+++ Data for processing +++

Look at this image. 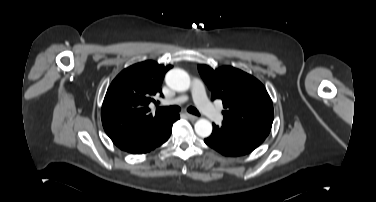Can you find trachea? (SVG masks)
Listing matches in <instances>:
<instances>
[{
  "instance_id": "obj_1",
  "label": "trachea",
  "mask_w": 376,
  "mask_h": 202,
  "mask_svg": "<svg viewBox=\"0 0 376 202\" xmlns=\"http://www.w3.org/2000/svg\"><path fill=\"white\" fill-rule=\"evenodd\" d=\"M160 110L165 113H176V112H179L181 108L179 106H169V107H161ZM187 111L194 115H198V116L200 115L199 111L194 107H188Z\"/></svg>"
}]
</instances>
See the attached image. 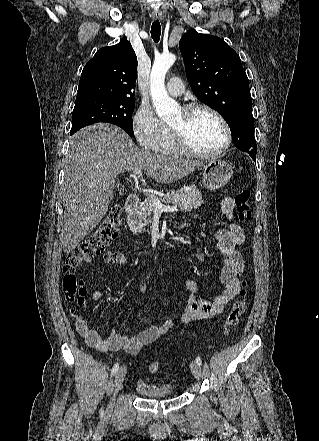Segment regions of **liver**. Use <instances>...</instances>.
I'll return each mask as SVG.
<instances>
[{"label": "liver", "mask_w": 319, "mask_h": 441, "mask_svg": "<svg viewBox=\"0 0 319 441\" xmlns=\"http://www.w3.org/2000/svg\"><path fill=\"white\" fill-rule=\"evenodd\" d=\"M200 166L198 161L141 150L112 124L96 123L76 132L64 161V252L74 250L105 216L120 173L140 168L157 182L167 184Z\"/></svg>", "instance_id": "6515ba94"}]
</instances>
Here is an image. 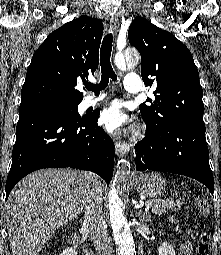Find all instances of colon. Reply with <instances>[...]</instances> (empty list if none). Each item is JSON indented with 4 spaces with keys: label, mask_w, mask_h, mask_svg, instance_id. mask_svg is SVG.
<instances>
[{
    "label": "colon",
    "mask_w": 221,
    "mask_h": 255,
    "mask_svg": "<svg viewBox=\"0 0 221 255\" xmlns=\"http://www.w3.org/2000/svg\"><path fill=\"white\" fill-rule=\"evenodd\" d=\"M196 206L202 217L210 214V205L206 197L200 196L196 199ZM197 255H210L211 253V233L204 224L200 225L197 242Z\"/></svg>",
    "instance_id": "1"
}]
</instances>
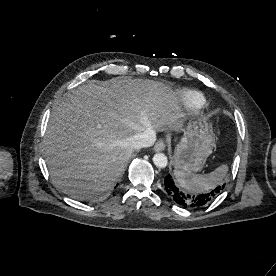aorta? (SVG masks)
Returning <instances> with one entry per match:
<instances>
[{"instance_id": "aorta-1", "label": "aorta", "mask_w": 276, "mask_h": 276, "mask_svg": "<svg viewBox=\"0 0 276 276\" xmlns=\"http://www.w3.org/2000/svg\"><path fill=\"white\" fill-rule=\"evenodd\" d=\"M153 163L158 168H165L168 164L167 156L163 153H156L153 156Z\"/></svg>"}]
</instances>
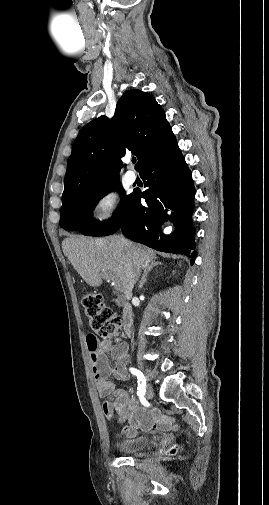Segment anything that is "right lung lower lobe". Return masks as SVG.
I'll return each instance as SVG.
<instances>
[{
  "label": "right lung lower lobe",
  "instance_id": "obj_1",
  "mask_svg": "<svg viewBox=\"0 0 269 505\" xmlns=\"http://www.w3.org/2000/svg\"><path fill=\"white\" fill-rule=\"evenodd\" d=\"M139 172L148 189L142 194L132 193L117 231L121 229L125 237L158 251L185 254L193 264L196 245L191 215L195 188L177 142L149 160ZM141 197L146 205L140 203ZM168 208L174 211L171 216L166 214ZM165 219L174 221L177 228L168 236L159 231Z\"/></svg>",
  "mask_w": 269,
  "mask_h": 505
}]
</instances>
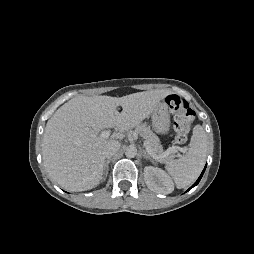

+++

What you are asked to do
Using the listing above, copy exactly the lines from the one that contains "Segment anything that" through its last line, both included, but not the pictures.

Solution to the exercise
Segment anything that is "right lung lower lobe". Return masks as SVG.
I'll return each instance as SVG.
<instances>
[{
  "label": "right lung lower lobe",
  "instance_id": "obj_1",
  "mask_svg": "<svg viewBox=\"0 0 269 505\" xmlns=\"http://www.w3.org/2000/svg\"><path fill=\"white\" fill-rule=\"evenodd\" d=\"M139 172L148 189L142 194L132 193L117 231L121 229L125 237L158 251L185 254L193 264L196 245L191 215L195 188L177 142L149 160ZM141 197L146 205L140 203ZM168 208L174 211L171 216L166 214ZM165 219L174 221L177 228L168 236L159 231Z\"/></svg>",
  "mask_w": 269,
  "mask_h": 505
}]
</instances>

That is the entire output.